Maybe I need to hit the gym more and bulk up so I can wear most of these IWC watches. :-d

Again, awesome watch and welcome to the IWC family.
Now we just need some wristshots. :-!


----------



## Asad (Dec 2, 2007)

Congrats, Wear it in good health!


----------



## spluurfg (Feb 20, 2008)

Congrats! Love the details on the watch, especially the double-lume index markers and the textured strap, and of course that gorgeous movement.


----------



## jedmonds (Mar 4, 2009)

Thanks all for the kind words. I love wearing this watch.
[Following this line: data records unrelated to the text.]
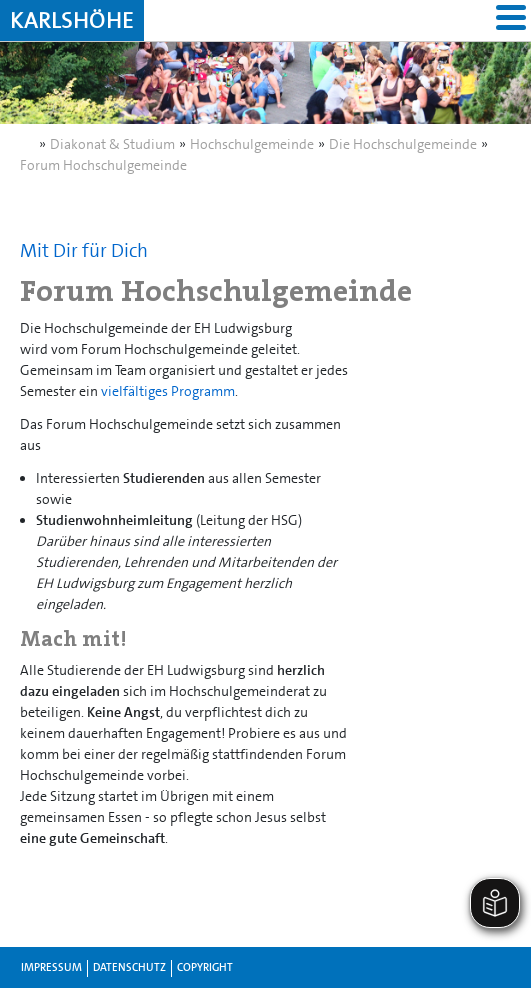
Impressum (51, 967)
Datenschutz (129, 967)
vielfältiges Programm (168, 391)
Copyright (205, 967)
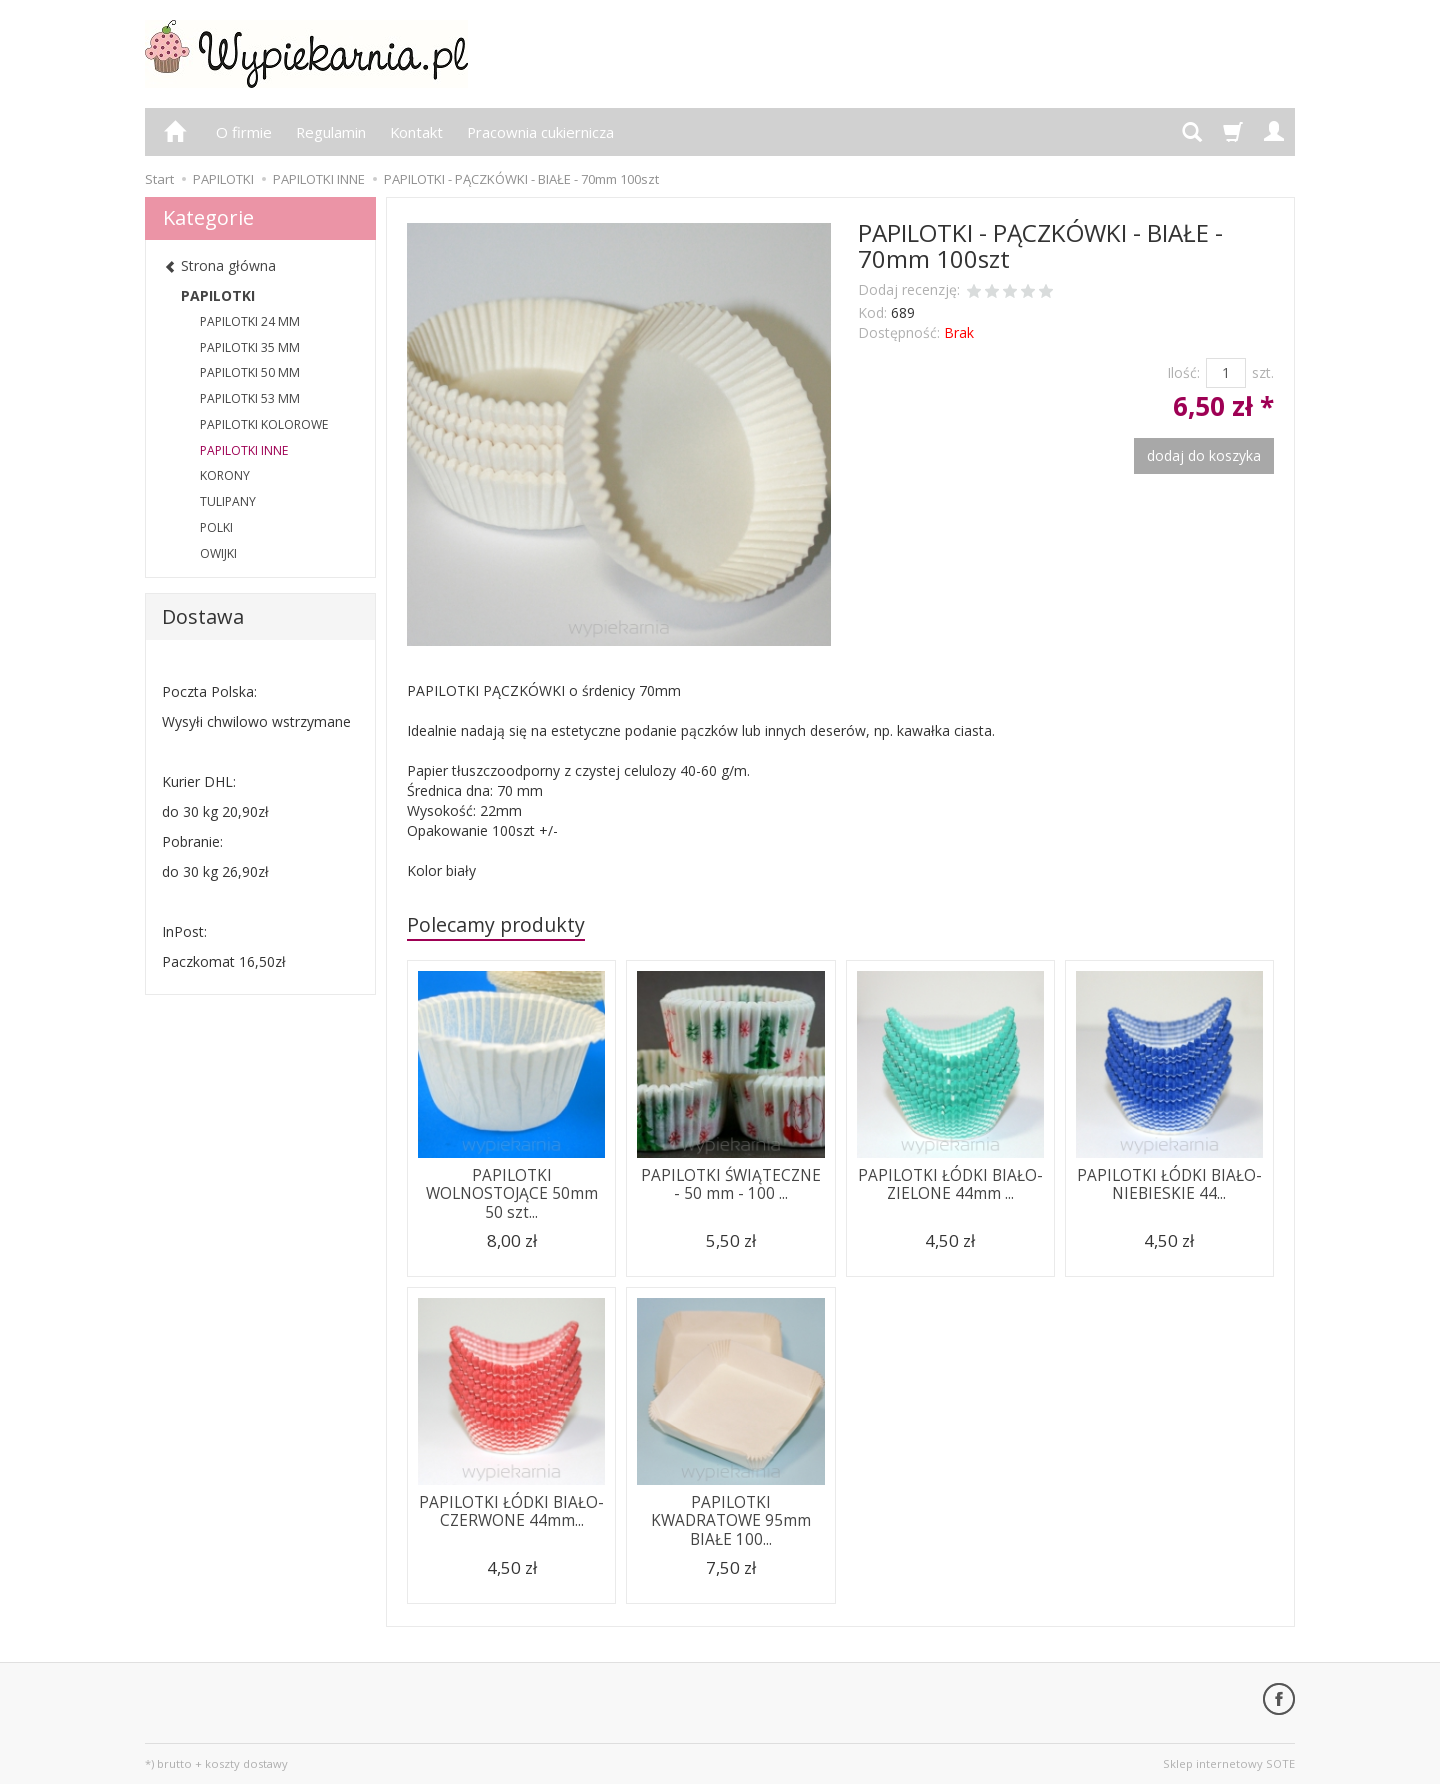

I can't help but look at it...I hope the honeymoon phase does not wear off...LOL


----------



## aikiman44 (Jun 22, 2007)

Beautiful watch:-! I looked at that for quite a while.


----------



## mozart15 (Jan 4, 2008)

How abou a wrist shot. Like to see how it sits


----------



## TheHomez (Mar 20, 2008)

Thats a beauty! Congrats!!!


----------



## Handel (Jan 31, 2007)

Absolutely beautiful - they don't make Aqatimers the way they used to:-(


----------



## WatchTimes (Jul 14, 2008)

Stunning!
Wear it in good health!


----------



## subkrawler (Oct 26, 2006)

Handel said:


> Absolutely beautiful - they don't make Aqatimers the way they used to:-(


Sure they do.;-)

The one you're looking at is brand new from their "vintage" series.


----------



## jedmonds (Mar 4, 2009)

As requested...A wrist shot...


----------



## NightScar (Sep 4, 2008)

That looks great on your wrist. Just beautiful. Enjoy it!


----------



## waruilewi (May 18, 2008)

You got a real beauty, a modern classic with a gorgeous back side, IMO. Congrats.


----------



## leicashot (Sep 5, 2008)

Thanks for the plug champ ;-)

Looks great on your wrist, but try it again outside to get the blue reflection off the sky ;-) Will look even hotter, congrats on a great watch, missing it now ;-)


----------



## jedmonds (Mar 4, 2009)

Not a problem leicashot. Thanks a million for the watcht!!! Will try to get some outdoor pics. The IWC seems to be getting the most wrist time since I gotten it.


----------